What the exercise asks: Search the entries below for "celebrity" and copy each matching line.

*** Begin section ***

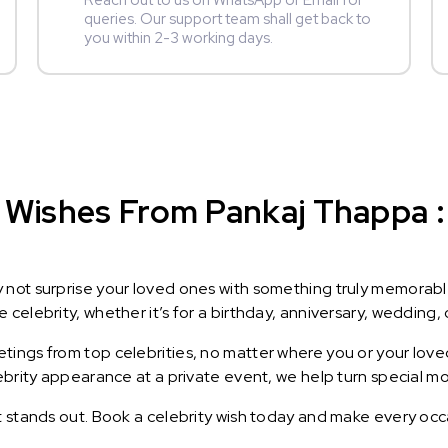
Reach out to us on WhatsApp or Email for
queries. Our support team shall get back to
you within 2-3 working days.
 Wishes From Pankaj Thappa : 
y not surprise your loved ones with something truly memorab
celebrity, whether it’s for a birthday, anniversary, wedding, 
ings from top celebrities, no matter where you or your loved
lebrity appearance at a private event, we help turn special m
t stands out. Book a celebrity wish today and make every occ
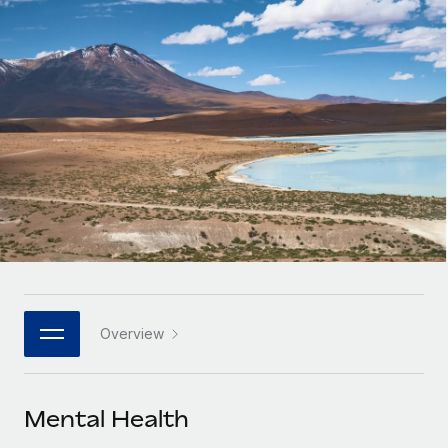
Onboard and manage contractors globally
Contractor payout calculator
Login
Nederlands
Explore currency options and payout speeds for global
PEO
GROWTH STAGE
contractors
Outsource complex employment tasks
Français
Startups
Agile global HR & payroll solutions for growing
LEARN WITH REMOTE
Deutsch
companies
INFRASTRUCTURE
Research & Guides
Remote Embedded
Mid-market
Español
Seamlessly integrate HR into workflows
Case studies
Expand teams with tailored HR solutions
Italiano
Platform
HR Glossary
Enterprise
Built-in core HR functions for your team
Global HR for large businesses
Português (Portugal)
Checklists & Templates
Connect
New
Job Description Library
日本語
Connect any AI tool to Remote using our MCP
PARTNER WITH US
Overview
Strategic technology partners
Webinars
Integrations
한국어
Flexibly embed global HR into your platform
Streamline processes with essential business tools
Events
Mental Health
中文（简体）
Become a partner
Newsroom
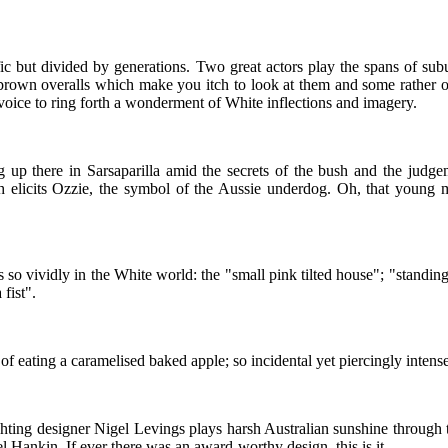
fic but divided by generations. Two great actors play the spans of sub
brown overalls which make you itch to look at them and some rather o
 voice to ring forth a wonderment of White inflections and imagery.
there in Sarsaparilla amid the secrets of the bush and the judgeme
ith elicits Ozzie, the symbol of the Aussie underdog. Oh, that young
 so vividly in the White world: the "small pink tilted house"; "standin
fist".
 of eating a caramelised baked apple; so incidental yet piercingly inten
ghting designer Nigel Levings plays harsh Australian sunshine through
 Hankin. If ever there was an award-worthy design, this is it.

*** End section ***

Exercise output:
celebrity, whether it’s for a birthday, anniversary, wedding, 
t stands out. Book a celebrity wish today and make every occ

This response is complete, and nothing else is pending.